Task details: The full listing must be reproduced exactly as given.
####################
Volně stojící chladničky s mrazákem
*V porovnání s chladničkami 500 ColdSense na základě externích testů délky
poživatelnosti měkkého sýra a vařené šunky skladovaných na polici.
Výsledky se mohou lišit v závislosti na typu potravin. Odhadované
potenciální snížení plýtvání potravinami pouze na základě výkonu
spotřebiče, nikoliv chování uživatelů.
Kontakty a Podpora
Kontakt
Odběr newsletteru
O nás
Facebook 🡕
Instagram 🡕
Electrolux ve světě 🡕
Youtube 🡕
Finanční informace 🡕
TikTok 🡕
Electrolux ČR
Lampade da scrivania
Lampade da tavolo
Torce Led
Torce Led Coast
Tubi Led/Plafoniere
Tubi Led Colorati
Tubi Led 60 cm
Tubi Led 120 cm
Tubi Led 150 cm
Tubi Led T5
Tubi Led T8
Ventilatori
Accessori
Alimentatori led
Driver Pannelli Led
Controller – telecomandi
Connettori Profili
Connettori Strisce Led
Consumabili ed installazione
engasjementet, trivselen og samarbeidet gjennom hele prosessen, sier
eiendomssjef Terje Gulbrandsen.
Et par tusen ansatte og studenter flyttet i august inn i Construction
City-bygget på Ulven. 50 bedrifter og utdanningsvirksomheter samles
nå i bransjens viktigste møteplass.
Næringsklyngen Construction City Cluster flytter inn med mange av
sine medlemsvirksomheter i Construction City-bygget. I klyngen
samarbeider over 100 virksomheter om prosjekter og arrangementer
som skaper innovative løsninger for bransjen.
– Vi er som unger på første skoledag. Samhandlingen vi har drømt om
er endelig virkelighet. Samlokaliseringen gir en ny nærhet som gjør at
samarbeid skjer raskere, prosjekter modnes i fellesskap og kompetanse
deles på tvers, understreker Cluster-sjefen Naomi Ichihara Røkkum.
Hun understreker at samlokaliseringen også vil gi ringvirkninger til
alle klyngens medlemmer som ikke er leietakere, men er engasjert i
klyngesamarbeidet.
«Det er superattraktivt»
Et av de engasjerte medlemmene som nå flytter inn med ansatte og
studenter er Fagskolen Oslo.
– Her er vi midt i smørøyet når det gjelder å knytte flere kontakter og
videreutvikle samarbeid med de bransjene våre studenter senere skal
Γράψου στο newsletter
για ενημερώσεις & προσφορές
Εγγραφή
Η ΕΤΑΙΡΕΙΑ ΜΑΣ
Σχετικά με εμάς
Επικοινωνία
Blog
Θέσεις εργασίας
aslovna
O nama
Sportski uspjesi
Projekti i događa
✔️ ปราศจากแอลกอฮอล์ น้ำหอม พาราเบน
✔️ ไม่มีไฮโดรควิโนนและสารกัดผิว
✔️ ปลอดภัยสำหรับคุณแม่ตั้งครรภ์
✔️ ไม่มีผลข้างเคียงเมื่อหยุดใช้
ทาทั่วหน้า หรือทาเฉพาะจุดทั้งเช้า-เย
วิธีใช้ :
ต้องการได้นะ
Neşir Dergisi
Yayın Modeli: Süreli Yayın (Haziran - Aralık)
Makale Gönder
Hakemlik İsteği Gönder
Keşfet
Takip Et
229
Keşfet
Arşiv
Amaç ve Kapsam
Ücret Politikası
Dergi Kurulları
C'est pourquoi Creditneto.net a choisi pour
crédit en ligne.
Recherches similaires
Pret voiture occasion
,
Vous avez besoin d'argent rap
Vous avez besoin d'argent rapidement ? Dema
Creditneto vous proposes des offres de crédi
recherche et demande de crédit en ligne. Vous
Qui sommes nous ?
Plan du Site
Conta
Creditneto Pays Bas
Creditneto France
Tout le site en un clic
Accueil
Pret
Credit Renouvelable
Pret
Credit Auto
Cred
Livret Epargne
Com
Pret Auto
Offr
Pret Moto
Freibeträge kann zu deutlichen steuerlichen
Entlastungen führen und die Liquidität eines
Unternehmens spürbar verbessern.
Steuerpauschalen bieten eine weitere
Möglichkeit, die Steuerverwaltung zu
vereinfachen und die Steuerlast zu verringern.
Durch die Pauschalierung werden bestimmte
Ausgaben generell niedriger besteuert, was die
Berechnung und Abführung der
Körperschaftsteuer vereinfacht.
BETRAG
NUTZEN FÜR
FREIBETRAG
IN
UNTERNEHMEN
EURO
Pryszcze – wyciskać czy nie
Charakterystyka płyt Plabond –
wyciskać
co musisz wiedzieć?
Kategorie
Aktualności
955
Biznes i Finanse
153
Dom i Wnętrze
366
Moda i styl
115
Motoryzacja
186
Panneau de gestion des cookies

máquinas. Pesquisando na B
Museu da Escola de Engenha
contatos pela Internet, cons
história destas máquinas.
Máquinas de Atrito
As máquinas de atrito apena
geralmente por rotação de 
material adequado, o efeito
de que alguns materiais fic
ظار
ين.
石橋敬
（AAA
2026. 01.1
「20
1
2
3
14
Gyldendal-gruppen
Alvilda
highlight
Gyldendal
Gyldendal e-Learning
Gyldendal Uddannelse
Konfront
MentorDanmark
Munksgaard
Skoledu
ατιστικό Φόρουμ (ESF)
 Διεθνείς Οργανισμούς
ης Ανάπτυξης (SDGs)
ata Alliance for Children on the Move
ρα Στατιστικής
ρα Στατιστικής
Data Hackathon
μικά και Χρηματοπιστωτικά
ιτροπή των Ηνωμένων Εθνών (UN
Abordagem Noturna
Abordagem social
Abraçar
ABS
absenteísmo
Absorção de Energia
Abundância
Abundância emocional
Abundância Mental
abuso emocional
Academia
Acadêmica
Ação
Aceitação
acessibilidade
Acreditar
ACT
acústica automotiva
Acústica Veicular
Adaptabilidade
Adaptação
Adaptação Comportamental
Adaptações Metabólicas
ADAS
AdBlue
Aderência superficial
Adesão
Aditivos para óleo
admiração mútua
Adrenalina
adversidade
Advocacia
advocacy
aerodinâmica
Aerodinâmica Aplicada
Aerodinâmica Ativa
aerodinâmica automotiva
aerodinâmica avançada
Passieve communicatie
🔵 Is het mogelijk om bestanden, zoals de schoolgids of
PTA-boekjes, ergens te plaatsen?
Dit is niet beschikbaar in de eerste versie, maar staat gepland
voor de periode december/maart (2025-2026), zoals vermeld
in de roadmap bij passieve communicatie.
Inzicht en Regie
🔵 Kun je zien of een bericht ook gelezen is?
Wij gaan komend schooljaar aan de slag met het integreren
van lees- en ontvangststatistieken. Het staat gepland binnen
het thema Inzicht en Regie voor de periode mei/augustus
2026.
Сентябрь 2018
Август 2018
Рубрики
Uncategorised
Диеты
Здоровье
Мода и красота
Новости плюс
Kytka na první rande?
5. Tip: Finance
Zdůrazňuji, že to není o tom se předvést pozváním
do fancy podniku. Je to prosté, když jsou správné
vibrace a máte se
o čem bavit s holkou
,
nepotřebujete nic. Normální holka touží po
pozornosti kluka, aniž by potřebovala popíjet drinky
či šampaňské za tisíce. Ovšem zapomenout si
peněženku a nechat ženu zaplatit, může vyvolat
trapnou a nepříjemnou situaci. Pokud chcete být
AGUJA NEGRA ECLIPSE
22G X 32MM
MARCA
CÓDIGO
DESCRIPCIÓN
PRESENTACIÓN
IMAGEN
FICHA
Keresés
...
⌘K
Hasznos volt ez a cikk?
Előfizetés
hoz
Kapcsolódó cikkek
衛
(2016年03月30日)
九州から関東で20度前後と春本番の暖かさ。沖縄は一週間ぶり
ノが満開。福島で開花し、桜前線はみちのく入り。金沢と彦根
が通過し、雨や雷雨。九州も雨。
####################
Output for this exercise:
Volně stojící chladničky s mrazákem
*V porovnání s chladničkami 500 ColdSense na základě externích testů délky
poživatelnosti měkkého sýra a vařené šunky skladovaných na polici.
Výsledky se mohou lišit v závislosti na typu potravin. Odhadované
potenciální snížení plýtvání potravinami pouze na základě výkonu
spotřebiče, nikoliv chování uživatelů.
Kontakty a Podpora
Kontakt
Odběr newsletteru
O nás
Facebook 🡕
Instagram 🡕
Electrolux ve světě 🡕
Youtube 🡕
Finanční informace 🡕
TikTok 🡕
Electrolux ČR
Lampade da scrivania
Lampade da tavolo
Torce Led
Torce Led Coast
Tubi Led/Plafoniere
Tubi Led Colorati
Tubi Led 60 cm
Tubi Led 120 cm
Tubi Led 150 cm
Tubi Led T5
Tubi Led T8
Ventilatori
Accessori
Alimentatori led
Driver Pannelli Led
Controller – telecomandi
Connettori Profili
Connettori Strisce Led
Consumabili ed installazione
engasjementet, trivselen og samarbeidet gjennom hele prosessen, sier
eiendomssjef Terje Gulbrandsen.
Et par tusen ansatte og studenter flyttet i august inn i Construction
City-bygget på Ulven. 50 bedrifter og utdanningsvirksomheter samles
nå i bransjens viktigste møteplass.
Næringsklyngen Construction City Cluster flytter inn med mange av
sine medlemsvirksomheter i Construction City-bygget. I klyngen
samarbeider over 100 virksomheter om prosjekter og arrangementer
som skaper innovative løsninger for bransjen.
– Vi er som unger på første skoledag. Samhandlingen vi har drømt om
er endelig virkelighet. Samlokaliseringen gir en ny nærhet som gjør at
samarbeid skjer raskere, prosjekter modnes i fellesskap og kompetanse
deles på tvers, understreker Cluster-sjefen Naomi Ichihara Røkkum.
Hun understreker at samlokaliseringen også vil gi ringvirkninger til
alle klyngens medlemmer som ikke er leietakere, men er engasjert i
klyngesamarbeidet.
«Det er superattraktivt»
Et av de engasjerte medlemmene som nå flytter inn med ansatte og
studenter er Fagskolen Oslo.
– Her er vi midt i smørøyet når det gjelder å knytte flere kontakter og
videreutvikle samarbeid med de bransjene våre studenter senere skal
Γράψου στο newsletter
για ενημερώσεις & προσφορές
Εγγραφή
Η ΕΤΑΙΡΕΙΑ ΜΑΣ
Σχετικά με εμάς
Επικοινωνία
Blog
Θέσεις εργασίας
aslovna
O nama
Sportski uspjesi
Projekti i događa
✔️ ปราศจากแอลกอฮอล์ น้ำหอม พาราเบน
✔️ ไม่มีไฮโดรควิโนนและสารกัดผิว
✔️ ปลอดภัยสำหรับคุณแม่ตั้งครรภ์
✔️ ไม่มีผลข้างเคียงเมื่อหยุดใช้
ทาทั่วหน้า หรือทาเฉพาะจุดทั้งเช้า-เย
วิธีใช้ :
ต้องการได้นะ
Neşir Dergisi
Yayın Modeli: Süreli Yayın (Haziran - Aralık)
Makale Gönder
Hakemlik İsteği Gönder
Keşfet
Takip Et
229
Keşfet
Arşiv
Amaç ve Kapsam
Ücret Politikası
Dergi Kurulları
C'est pourquoi Creditneto.net a choisi pour
crédit en ligne.
Recherches similaires
Pret voiture occasion
,
Vous avez besoin d'argent rap
Vous avez besoin d'argent rapidement ? Dema
Creditneto vous proposes des offres de crédi
recherche et demande de crédit en ligne. Vous
Qui sommes nous ?
Plan du Site
Conta
Creditneto Pays Bas
Creditneto France
Tout le site en un clic
Accueil
Pret
Credit Renouvelable
Pret
Credit Auto
Cred
Livret Epargne
Com
Pret Auto
Offr
Pret Moto
Freibeträge kann zu deutlichen steuerlichen
Entlastungen führen und die Liquidität eines
Unternehmens spürbar verbessern.
Steuerpauschalen bieten eine weitere
Möglichkeit, die Steuerverwaltung zu
vereinfachen und die Steuerlast zu verringern.
Durch die Pauschalierung werden bestimmte
Ausgaben generell niedriger besteuert, was die
Berechnung und Abführung der
Körperschaftsteuer vereinfacht.
BETRAG
NUTZEN FÜR
FREIBETRAG
IN
UNTERNEHMEN
EURO
Pryszcze – wyciskać czy nie
Charakterystyka płyt Plabond –
wyciskać
co musisz wiedzieć?
Kategorie
Aktualności
955
Biznes i Finanse
153
Dom i Wnętrze
366
Moda i styl
115
Motoryzacja
186
Panneau de gestion des cookies

máquinas. Pesquisando na B
Museu da Escola de Engenha
contatos pela Internet, cons
história destas máquinas.
Máquinas de Atrito
As máquinas de atrito apena
geralmente por rotação de 
material adequado, o efeito
de que alguns materiais fic
ظار
ين.
石橋敬
（AAA
2026. 01.1
「20
1
2
3
14
Gyldendal-gruppen
Alvilda
highlight
Gyldendal
Gyldendal e-Learning
Gyldendal Uddannelse
Konfront
MentorDanmark
Munksgaard
Skoledu
ατιστικό Φόρουμ (ESF)
 Διεθνείς Οργανισμούς
ης Ανάπτυξης (SDGs)
ata Alliance for Children on the Move
ρα Στατιστικής
ρα Στατιστικής
Data Hackathon
μικά και Χρηματοπιστωτικά
ιτροπή των Ηνωμένων Εθνών (UN
Abordagem Noturna
Abordagem social
Abraçar
ABS
absenteísmo
Absorção de Energia
Abundância
Abundância emocional
Abundância Mental
abuso emocional
Academia
Acadêmica
Ação
Aceitação
acessibilidade
Acreditar
ACT
acústica automotiva
Acústica Veicular
Adaptabilidade
Adaptação
Adaptação Comportamental
Adaptações Metabólicas
ADAS
AdBlue
Aderência superficial
Adesão
Aditivos para óleo
admiração mútua
Adrenalina
adversidade
Advocacia
advocacy
aerodinâmica
Aerodinâmica Aplicada
Aerodinâmica Ativa
aerodinâmica automotiva
aerodinâmica avançada
Passieve communicatie
🔵 Is het mogelijk om bestanden, zoals de schoolgids of
PTA-boekjes, ergens te plaatsen?
Dit is niet beschikbaar in de eerste versie, maar staat gepland
voor de periode december/maart (2025-2026), zoals vermeld
in de roadmap bij passieve communicatie.
Inzicht en Regie
🔵 Kun je zien of een bericht ook gelezen is?
Wij gaan komend schooljaar aan de slag met het integreren
van lees- en ontvangststatistieken. Het staat gepland binnen
het thema Inzicht en Regie voor de periode mei/augustus
2026.
Сентябрь 2018
Август 2018
Рубрики
Uncategorised
Диеты
Здоровье
Мода и красота
Новости плюс
Kytka na první rande?
5. Tip: Finance
Zdůrazňuji, že to není o tom se předvést pozváním
do fancy podniku. Je to prosté, když jsou správné
vibrace a máte se
o čem bavit s holkou
,
nepotřebujete nic. Normální holka touží po
pozornosti kluka, aniž by potřebovala popíjet drinky
či šampaňské za tisíce. Ovšem zapomenout si
peněženku a nechat ženu zaplatit, může vyvolat
trapnou a nepříjemnou situaci. Pokud chcete být
AGUJA NEGRA ECLIPSE
22G X 32MM
MARCA
CÓDIGO
DESCRIPCIÓN
PRESENTACIÓN
IMAGEN
FICHA
Keresés
...
⌘K
Hasznos volt ez a cikk?
Előfizetés
hoz
Kapcsolódó cikkek
衛
(2016年03月30日)
九州から関東で20度前後と春本番の暖かさ。沖縄は一週間ぶり
ノが満開。福島で開花し、桜前線はみちのく入り。金沢と彦根
が通過し、雨や雷雨。九州も雨。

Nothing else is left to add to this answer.